Under the Knife

Sebastian almost laughed.

“But I’m not doing that today, junior. I could. And I will, if I ever catch you and those buddies of yours riding your boards around here again. I will personally disassemble you, piece by piece, if I so much as see you riding a fucking tricycle down this street. Do you get me, junior?”

“Yes,” the kid whispered.

“Good. Same goes with talking to anyone about our conversation. Don’t even think it, junior. Make up whatever story you like, as long as it doesn’t involve me, or this little chat we’re having right now.”

The kid started to sob.

Sebastian left him there, bawling, and stepped out from the bushes. He glanced up and down the still-deserted road and brushed the dirt from his clothes.

The kid’s buddies would come back for him, eventually, once they’d realized that their cameraman had dropped off the grid. The kid would make up some story: no doubt something involving an impressive skateboard maneuver gone awry.

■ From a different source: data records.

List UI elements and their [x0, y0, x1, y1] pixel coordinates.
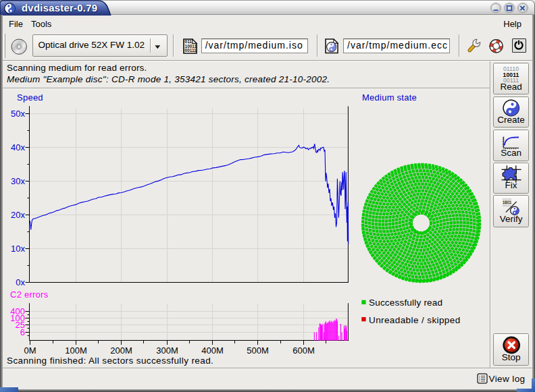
svg-text:100M: 100M: [65, 345, 87, 356]
svg-text:10x: 10x: [11, 244, 25, 254]
svg-text:30x: 30x: [11, 176, 25, 186]
svg-text:00111: 00111: [503, 204, 511, 207]
svg-text:400M: 400M: [201, 345, 224, 356]
svg-text:Successfully read: Successfully read: [369, 298, 442, 308]
svg-text:6: 6: [20, 327, 25, 337]
svg-text:300M: 300M: [156, 345, 178, 356]
svg-text:Speed: Speed: [17, 92, 43, 103]
svg-text:20x: 20x: [11, 210, 25, 220]
svg-text:Unreadable / skipped: Unreadable / skipped: [369, 315, 461, 325]
svg-text:500M: 500M: [247, 345, 269, 356]
svg-text:0M: 0M: [24, 345, 36, 356]
svg-text:200M: 200M: [110, 345, 132, 356]
svg-text:50x: 50x: [11, 109, 25, 119]
svg-text:Medium state: Medium state: [362, 92, 417, 103]
svg-text:600M: 600M: [292, 345, 315, 356]
svg-text:0x: 0x: [16, 277, 25, 287]
svg-text:40x: 40x: [11, 142, 25, 152]
svg-text:C2 errors: C2 errors: [10, 289, 49, 300]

On some level, he admitted to himself, an unexpectedly satisfying encounter. There was even a small chance he’d turned the kid’s attitude around. But it mostly made him uneasy: another potential loose end, another variable in the equation.

He climbed back in the car and started the engine.

“Okay, boss?”

Finney’s window was down, through which the kid’s muffled sobs floated from behind the bushes.

“Yes.”

About half a mile along, at the bottom of the hill, the kid’s three friends were standing at the side of the road, staring back up the hill wearing varying expressions of pissed off. One was holding his phone to his ear.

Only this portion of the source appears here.